Trata-se de uma obra nativista, em que o autor prima por detalhar a fauna, as riquezas minerais brasileiras, bem como os costumes indígenas. Essas mostras de erudição, ao gosto enciclopédico da época, trazem pesadas lições de zoologia, história, folclore, geografia e religião, em prejuízo do tom épico e lírico do poema, quebrando-lhe seqüência de ação e a intensidade emocional da obra.
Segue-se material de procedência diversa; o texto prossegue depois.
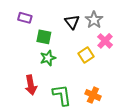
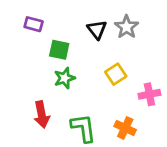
pink cross: (105, 41) -> (149, 94), moved, turned 35

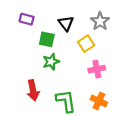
black triangle: (97, 30) -> (66, 23), moved
yellow square: (116, 74) -> (86, 44), moved
pink cross: (149, 94) -> (97, 69), moved

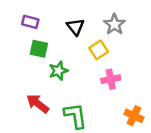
green square: (47, 39) -> (39, 49), moved
red arrow: (33, 90) -> (38, 104), turned 138
orange cross: (99, 101) -> (134, 116), moved

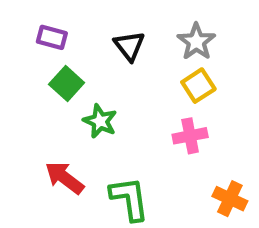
green square: (39, 49) -> (67, 83), turned 30
yellow square: (99, 50) -> (198, 86), moved
green star: (58, 71) -> (100, 121), turned -30

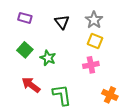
green square: (67, 83) -> (25, 50), moved
yellow square: (198, 86) -> (95, 41), turned -35

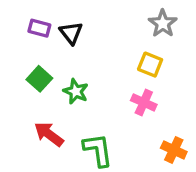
gray star: (94, 20) -> (163, 23), moved
black triangle: (62, 22) -> (71, 33), moved
pink cross: (91, 65) -> (144, 102), turned 35

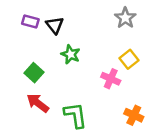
yellow square: (150, 65) -> (129, 59), moved, turned 30
green square: (39, 79) -> (34, 73), moved
green star: (76, 91) -> (71, 54), moved

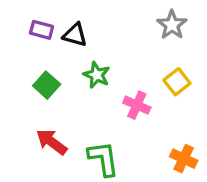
black triangle: (55, 25) -> (75, 35), turned -36
green square: (34, 73) -> (47, 85), moved
pink cross: (111, 79) -> (137, 105), moved

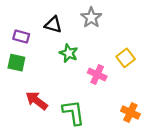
gray star: (172, 25) -> (91, 18), moved
purple rectangle: (42, 30) -> (21, 37), moved
green square: (47, 85) -> (16, 63), moved, turned -30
Contudo, a finalidade expressa em Caramuru é descrever o início da colonização da Bahia, por obra, sobretudo, de Diogo Álvares Correia e sua mulher, Paraguaçu. Simultaneamente, há um desígnio mais importante para o poeta: a redenção do índio pela conversão. A violência e a opressão são disfarçadas pelo tratamento poético que Durão emprega no discurso ideológico do texto. O poeta parece aderir à causa, isto é, à guerra, contemplando-a com fascinação. Ressalta-se que Caramuru foge de uma característica presente nas antigas epopéias, pois suprime o maravilhoso, isto é, a fantasia do texto, haja vista que, por se tratar de um texto neoclássico, a razão é o fio condutor da narrativa. A epopéia de Santa Rita Durão pode ser chamada de épico colonialista, pois glorifica as ideologias e métodos da Metrópole portuguesa no processo de colonização do Brasil.
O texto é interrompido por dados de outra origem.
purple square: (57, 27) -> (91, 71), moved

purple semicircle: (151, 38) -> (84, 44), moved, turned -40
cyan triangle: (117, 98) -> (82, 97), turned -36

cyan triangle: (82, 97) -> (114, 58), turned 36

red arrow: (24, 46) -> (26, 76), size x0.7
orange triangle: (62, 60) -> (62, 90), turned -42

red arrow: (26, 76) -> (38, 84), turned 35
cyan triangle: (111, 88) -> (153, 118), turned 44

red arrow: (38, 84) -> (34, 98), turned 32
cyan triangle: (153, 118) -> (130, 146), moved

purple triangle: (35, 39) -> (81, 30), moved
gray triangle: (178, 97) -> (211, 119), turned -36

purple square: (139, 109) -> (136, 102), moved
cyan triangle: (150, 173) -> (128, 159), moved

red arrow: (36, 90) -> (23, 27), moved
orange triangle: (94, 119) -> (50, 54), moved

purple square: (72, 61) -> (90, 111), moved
É sabido que Caramuru é uma resposta a O Uraguai, de Basílio da Gama, cujo pombalismo ilustrado estava próximo daquilo que em seu tempo era considerado o “progresso”. Todavia, em Caramuru, a visão laica e civil de O Uraguai é banida, fazendo, nesse sentido, a epopéia de Durão um antagonista ideológico de seu antecessor. Enfim, observa-se que, a despeito de ambas as obras serem consideradas as principais epopéias árcades, mineiras e indianistas, elas são, na verdade, um par antitético: Caramuru, em sua estrutura camoniana, devota e jesuítica, é claramente uma réplica a O Uraguai, à Ilustração portuguesa, à pseudo-epopéia voltaireana, pombalina e antijesuítica.